- **The problem**: Skip the pictures. Set down, word for word, the lines from the start of the material up to and including the line with "的負担が軽減されます。".
*** The input ***
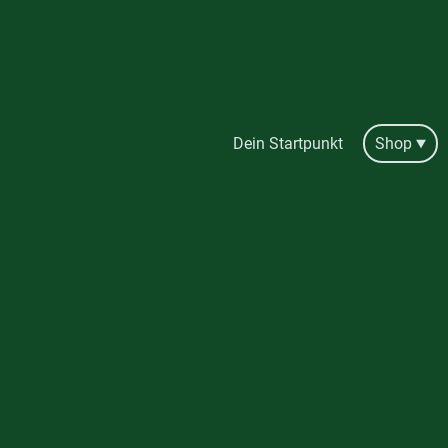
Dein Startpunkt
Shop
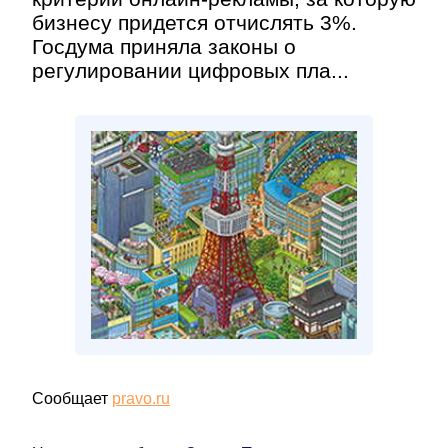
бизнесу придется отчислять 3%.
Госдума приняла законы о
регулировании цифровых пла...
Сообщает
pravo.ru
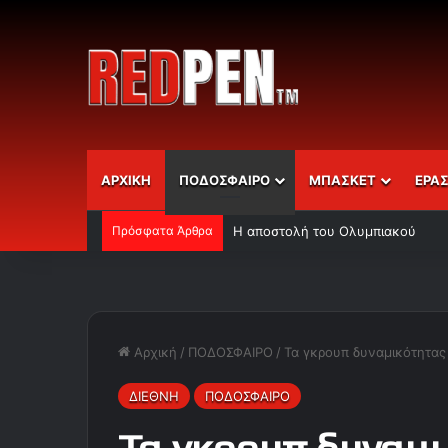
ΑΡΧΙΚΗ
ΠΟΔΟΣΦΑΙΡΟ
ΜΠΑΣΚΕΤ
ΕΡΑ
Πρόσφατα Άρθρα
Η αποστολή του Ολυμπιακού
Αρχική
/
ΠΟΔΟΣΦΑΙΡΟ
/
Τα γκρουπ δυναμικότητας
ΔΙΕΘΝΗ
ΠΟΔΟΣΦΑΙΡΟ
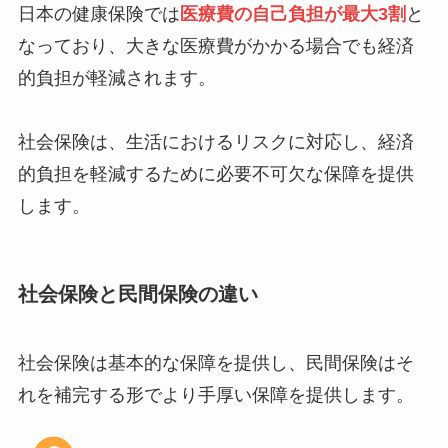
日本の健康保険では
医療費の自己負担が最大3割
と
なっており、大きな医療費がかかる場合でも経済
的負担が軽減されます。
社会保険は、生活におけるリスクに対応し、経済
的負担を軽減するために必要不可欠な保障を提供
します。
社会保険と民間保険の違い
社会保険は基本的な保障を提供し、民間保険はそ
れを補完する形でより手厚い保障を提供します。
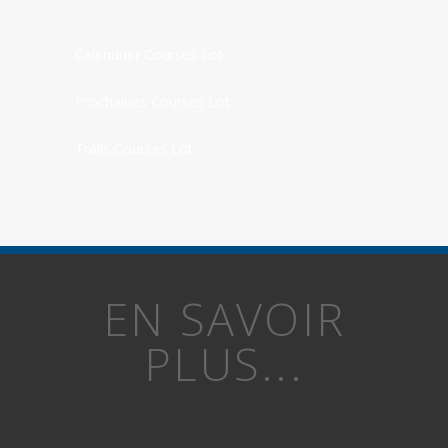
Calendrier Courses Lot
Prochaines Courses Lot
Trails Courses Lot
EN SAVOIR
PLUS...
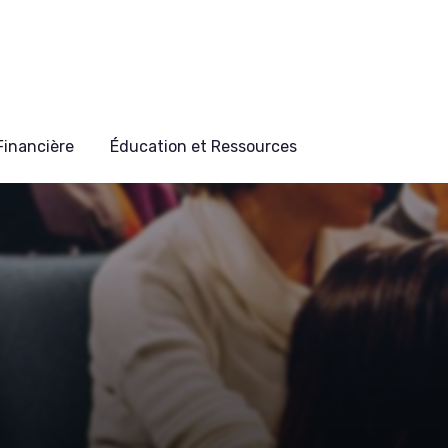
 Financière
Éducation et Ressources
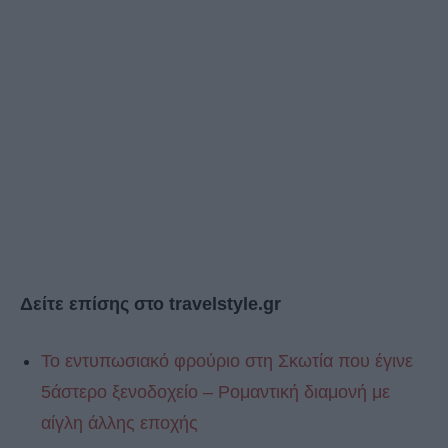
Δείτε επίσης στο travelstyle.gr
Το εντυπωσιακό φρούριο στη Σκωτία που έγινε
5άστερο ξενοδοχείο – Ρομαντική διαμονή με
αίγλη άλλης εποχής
*** End of The input ***
- **Solution below**:
Dein Startpunkt
Shop
бизнесу придется отчислять 3%.
Госдума приняла законы о
регулировании цифровых пла...
Сообщает
pravo.ru
ΑΡΧΙΚΗ
ΠΟΔΟΣΦΑΙΡΟ
ΜΠΑΣΚΕΤ
ΕΡΑ
Πρόσφατα Άρθρα
Η αποστολή του Ολυμπιακού
Αρχική
/
ΠΟΔΟΣΦΑΙΡΟ
/
Τα γκρουπ δυναμικότητας
ΔΙΕΘΝΗ
ΠΟΔΟΣΦΑΙΡΟ
日本の健康保険では
医療費の自己負担が最大3割
と
なっており、大きな医療費がかかる場合でも経済
的負担が軽減されます。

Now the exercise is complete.